* Work instructions: Reproduce the listing below word for word and exclude any picture.

* Given records:
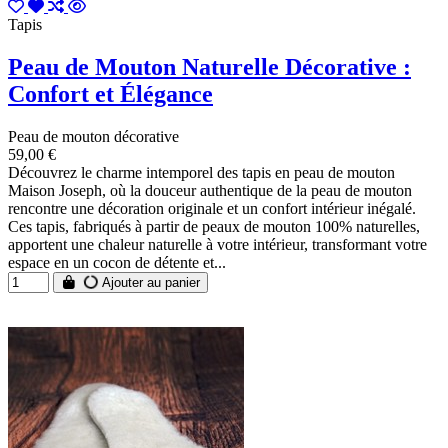
Tapis
Peau de Mouton Naturelle Décorative :
Confort et Élégance
Peau de mouton décorative
59,00 €
Découvrez le charme intemporel des tapis en peau de mouton
Maison Joseph, où la douceur authentique de la peau de mouton
rencontre une décoration originale et un confort intérieur inégalé.
Ces tapis, fabriqués à partir de peaux de mouton 100% naturelles,
apportent une chaleur naturelle à votre intérieur, transformant votre
espace en un cocon de détente et...
Ajouter au panier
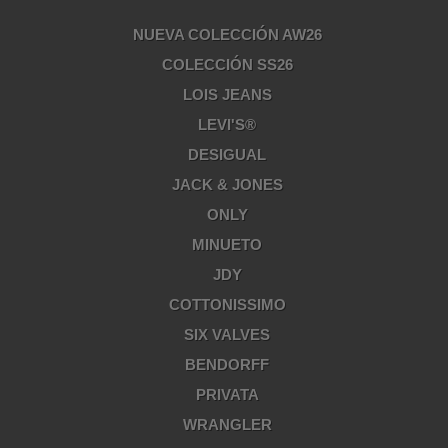
NUEVA COLECCIÓN AW26
COLECCIÓN SS26
LOIS JEANS
LEVI'S®
DESIGUAL
JACK & JONES
ONLY
MINUETO
JDY
COTTONISSIMO
SIX VALVES
BENDORFF
PRIVATA
WRANGLER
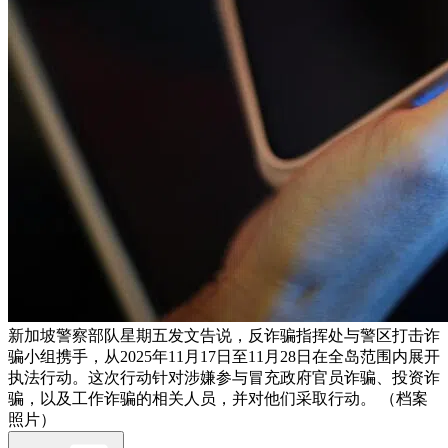
新加坡警察部队星期五发文告说，反诈骗指挥处与警区打击诈
骗小组携手，从2025年11月17日至11月28日在全岛范围内展开
执法行动。这次行动针对涉嫌参与冒充政府官员诈骗、投资诈
骗，以及工作诈骗的相关人员，并对他们采取行动。 （档案
照片）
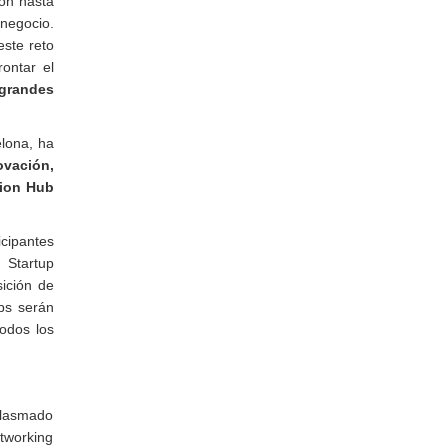
ón hasta
negocio.
este reto
ontar el
grandes
ona, ​​ha
ovación,
tion Hub
cipantes
 Startup
ición de
ups serán
odos los
 plasmado
tworking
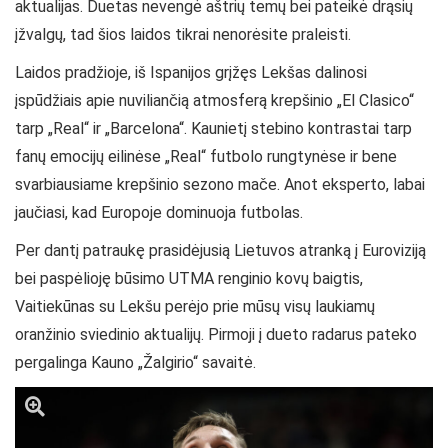
aktualijas. Duetas nevengė aštrių temų bei pateikė drąsių
įžvalgų, tad šios laidos tikrai nenorėsite praleisti.
Laidos pradžioje, iš Ispanijos grįžęs Lekšas dalinosi
įspūdžiais apie nuviliančią atmosferą krepšinio „El Clasico“
tarp „Real“ ir „Barcelona“. Kaunietį stebino kontrastai tarp
fanų emocijų eilinėse „Real“ futbolo rungtynėse ir bene
svarbiausiame krepšinio sezono mače. Anot eksperto, labai
jaučiasi, kad Europoje dominuoja futbolas.
Per dantį patraukę prasidėjusią Lietuvos atranką į Euroviziją
bei paspėlioję būsimo UTMA renginio kovų baigtis,
Vaitiekūnas su Lekšu perėjo prie mūsų visų laukiamų
oranžinio sviedinio aktualijų. Pirmoji į dueto radarus pateko
pergalinga Kauno „Žalgirio“ savaitė.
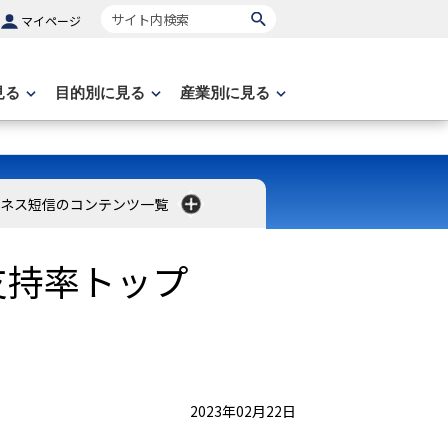
サイト内検索
マイページ
見る
目的別に見る
産業別に見る
ネス短信のコンテンツ一覧
支持率トップ
2023年02月22日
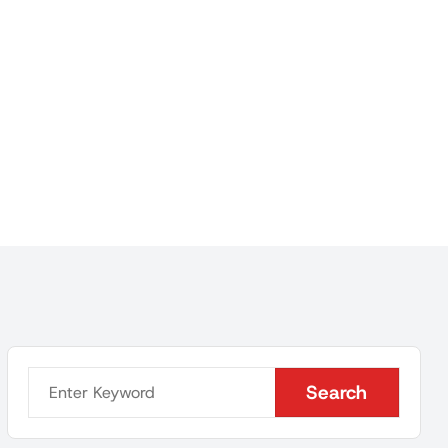
Search
Search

* Finished exercise:
Tapis
Peau de Mouton Naturelle Décorative :
Confort et Élégance
Peau de mouton décorative
59,00 €
Découvrez le charme intemporel des tapis en peau de mouton
Maison Joseph, où la douceur authentique de la peau de mouton
rencontre une décoration originale et un confort intérieur inégalé.
Ces tapis, fabriqués à partir de peaux de mouton 100% naturelles,
apportent une chaleur naturelle à votre intérieur, transformant votre
espace en un cocon de détente et...
Ajouter au panier
NUEVA COLECCIÓN AW26
COLECCIÓN SS26
LOIS JEANS
LEVI'S®
DESIGUAL
JACK & JONES
ONLY
MINUETO
JDY
COTTONISSIMO
SIX VALVES
BENDORFF
PRIVATA
WRANGLER
新加坡警察部队星期五发文告说，反诈骗指挥处与警区打击诈
骗小组携手，从2025年11月17日至11月28日在全岛范围内展开
执法行动。这次行动针对涉嫌参与冒充政府官员诈骗、投资诈
骗，以及工作诈骗的相关人员，并对他们采取行动。 （档案
照片）
ón hasta
negocio.
este reto
ontar el
grandes
ona, ​​ha
ovación,
tion Hub
cipantes
 Startup
ición de
ups serán
odos los
 plasmado
tworking
aktualijas. Duetas nevengė aštrių temų bei pateikė drąsių
įžvalgų, tad šios laidos tikrai nenorėsite praleisti.
Laidos pradžioje, iš Ispanijos grįžęs Lekšas dalinosi
įspūdžiais apie nuviliančią atmosferą krepšinio „El Clasico“
tarp „Real“ ir „Barcelona“. Kaunietį stebino kontrastai tarp
fanų emocijų eilinėse „Real“ futbolo rungtynėse ir bene
svarbiausiame krepšinio sezono mače. Anot eksperto, labai
jaučiasi, kad Europoje dominuoja futbolas.
Per dantį patraukę prasidėjusią Lietuvos atranką į Euroviziją
bei paspėlioję būsimo UTMA renginio kovų baigtis,
Vaitiekūnas su Lekšu perėjo prie mūsų visų laukiamų
oranžinio sviedinio aktualijų. Pirmoji į dueto radarus pateko
pergalinga Kauno „Žalgirio“ savaitė.
サイト内検索
マイページ
見る
目的別に見る
産業別に見る
ネス短信のコンテンツ一覧
支持率トップ
2023年02月22日
Search
Search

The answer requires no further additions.